"""
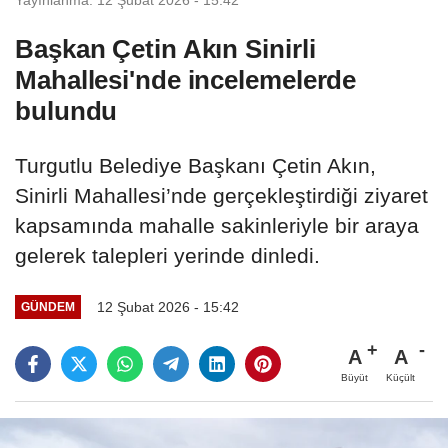
Başkan Çetin Akın Sinirli
Mahallesi'nde incelemelerde
bulundu
Turgutlu Belediye Başkanı Çetin Akın,
Sinirli Mahallesi’nde gerçekleştirdiği ziyaret
kapsamında mahalle sakinleriyle bir araya
gelerek talepleri yerinde dinledi.
12 Şubat 2026 - 15:42
GÜNDEM
A
A
Büyüt
Küçült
"""
#### What to work on
Leaving aside the images, write out every entry above exactly.

#### Answer area
Başkan Çetin Akın Sinirli
Mahallesi'nde incelemelerde
bulundu
Turgutlu Belediye Başkanı Çetin Akın,
Sinirli Mahallesi’nde gerçekleştirdiği ziyaret
kapsamında mahalle sakinleriyle bir araya
gelerek talepleri yerinde dinledi.
12 Şubat 2026 - 15:42
GÜNDEM
A
A
Büyüt
Küçült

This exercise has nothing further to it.